To Recreate/ Imitate

I am a part-time lecturer in general education at a university in Tokyo. Every week, I teach the students unification of mind and body in Aikido. During the past 15years, I have taught more than 1,000 university students.

Most of these students usually have no experience in Aikido. I need to teach them in half a year, 14 class sessions of 90 minutes each, and have them learn the basics.

Showing and explaining to the students the waza forms is of course very important but unless they feel and experience the correct way of performing the art or technique, it would be difficult for them to understand it. This is why I make the effort to personally partner with each student, to make sure that they get the correct feeling of the waza.

There are students that were very hardworking and intellectually gifted as well as talented, but because classes are only once a week and only 90 minutes long, it is sometimes not easy for the students to progress quickly. In the beginning, it took a series of trial and error to come out with the best way to guide my students.

One of the challenges that I became aware of was that the students could not recreate or imitate the correct way of doing the techniques, which is very important and essential for their progress.

In order to make sure that they can recreate/imitate the correct way of doing the techniques, the students would have to observe and pay close attention to the way that I taught and showed them the techniques. This would mean that when I showed them the techniques I would have to make sure that everyone in the class could see the movements clearly.

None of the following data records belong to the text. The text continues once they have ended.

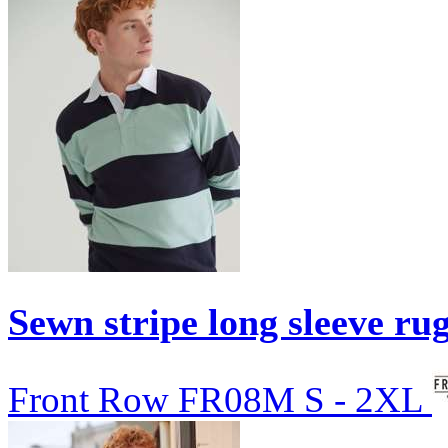
Sewn stripe long sleeve rug
Front Row
FR08M
S - 2XL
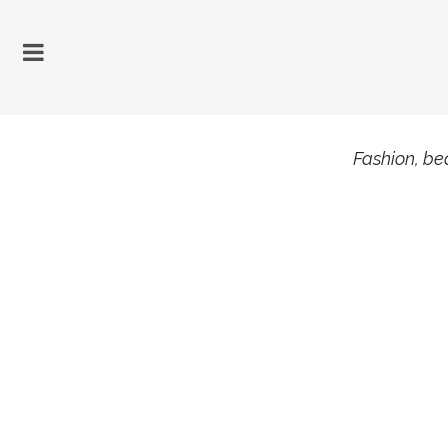
Fashion, bea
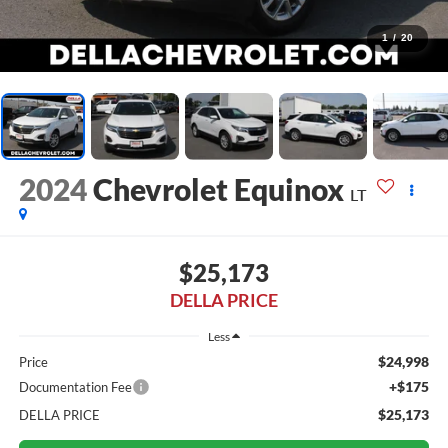
1
/
20
2024
Chevrolet Equinox
LT
$25,173
DELLA PRICE
Less
$24,998
Price
+$175
Documentation Fee
$25,173
DELLA PRICE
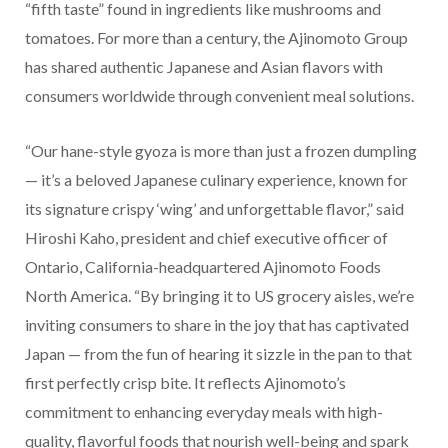
“fifth taste” found in ingredients like mushrooms and
tomatoes. For more than a century, the Ajinomoto Group
has shared authentic Japanese and Asian flavors with
consumers worldwide through convenient meal solutions.
“Our hane-style gyoza is more than just a frozen dumpling
— it’s a beloved Japanese culinary experience, known for
its signature crispy ‘wing’ and unforgettable flavor,” said
Hiroshi Kaho, president and chief executive officer of
Ontario, California-headquartered Ajinomoto Foods
North America. “By bringing it to US grocery aisles, we’re
inviting consumers to share in the joy that has captivated
Japan — from the fun of hearing it sizzle in the pan to that
first perfectly crisp bite. It reflects Ajinomoto’s
commitment to enhancing everyday meals with high-
quality, flavorful foods that nourish well-being and spark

Sometimes due to the large size of the class this would not be possible.

I would tell my students before I showed them the techniques, or the point I was trying to make, that they should stand or sit in a position that they could see me clearly and that during my explanation if they can’t see, that they should move to a spot that would help them see clearly. At the beginning, it is sometimes difficult for them to aggressively move to find the place to see during a class, but once they get used to this, they can achieve this.

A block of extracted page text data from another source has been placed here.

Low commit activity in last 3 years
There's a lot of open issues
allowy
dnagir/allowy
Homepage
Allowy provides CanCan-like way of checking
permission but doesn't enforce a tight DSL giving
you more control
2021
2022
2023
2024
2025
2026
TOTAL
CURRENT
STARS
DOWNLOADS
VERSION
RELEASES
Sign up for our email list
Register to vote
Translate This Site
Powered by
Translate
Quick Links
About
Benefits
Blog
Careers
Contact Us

This practice alone helps the students to learn and improve how to observe and watch correctly.

Even after they become sure of taking a good position where they can see me well, there are a number of students who still cannot imitate/recreate the correct way of moving or performing the technique. This was the next challenge that I faced.

The two common points I found in students that could not recreate/imitate correctly was that they did not pay close attention and just watched loosely. Additionally, their mind was often focused on a certain part of the technique, so that instead of seeing the whole movement they only saw one part.

For beginners, to help them learn correctly it is important to let them watch the movements accordingly: legs, footwork, body (including the head), hand movements. This would help them imitate and remember the whole body movements more easily.

It is very important to teach by how the legs and feet should move, which allows for the posture and balanced movement to come naturally. If the footwork (base) is unnatural, it will not become a good waza. This is why students need to start learning from the footwork.

An example is like a tree.  Think of the legs and feet as the roots, the body as the trunk and the arms and hands as the branches. Of course all parts are very important for the tree to grow properly, but if the roots of a tree are not strong it would not be possible for the tree to grow healthily at all.

However, students who have not had training on how to learn and watch movements correctly tend to observe only by parts or observe everything but do not pay full attention. There is a phrase from a long time ago “paying attention to insignificant details.” I found out that this is the main reason why students cannot recreate/imitate correctly.

Therefore, today I teach thoroughly “Recreate/imitate for learning”, “Watch carefully for recreating/imitating” and tell them “Move to watch” and “Watch from footworkbodyhands movement.”

As a result of this way of learning, even with a very limited chance of practicing, students are able to progress and improve. There are many students who learn “How to recreate/imitate” in my Aikido classes and that would help them progress well in their future careers.

After experiencing and going through my own experiences I realized that even though this way of learning and teaching how to watch/observe correctly makes sense, it does not seem to be taught in schools.

We should all learn how to watch and observe things correctly and recreate/imitate in our daily practices. Especially with younger children, if they start to practice this way, their learning abilities could be improved. This way of learning cannot be acquired only by intellectual training.